▸ WORK TO BE COMPLETED
Output the records below verbatim, minus the pictures.

▸ DATA
•••••
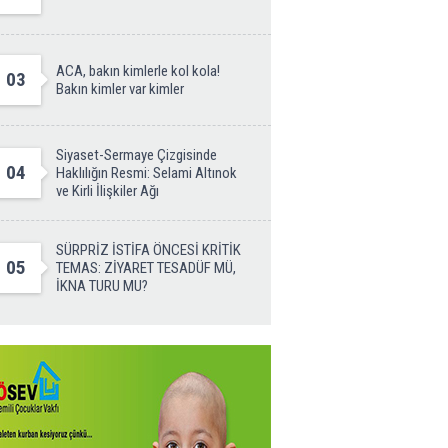
ACA, bakın kimlerle kol kola!
03
Bakın kimler var kimler
Siyaset-Sermaye Çizgisinde
04
Haklılığın Resmi: Selami Altınok
ve Kirli İlişkiler Ağı
SÜRPRİZ İSTİFA ÖNCESİ KRİTİK
05
TEMAS: ZİYARET TESADÜF MÜ,
İKNA TURU MU?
•••••
▸ OUTPUT BELOW
ACA, bakın kimlerle kol kola!
03
Bakın kimler var kimler
Siyaset-Sermaye Çizgisinde
04
Haklılığın Resmi: Selami Altınok
ve Kirli İlişkiler Ağı
SÜRPRİZ İSTİFA ÖNCESİ KRİTİK
05
TEMAS: ZİYARET TESADÜF MÜ,
İKNA TURU MU?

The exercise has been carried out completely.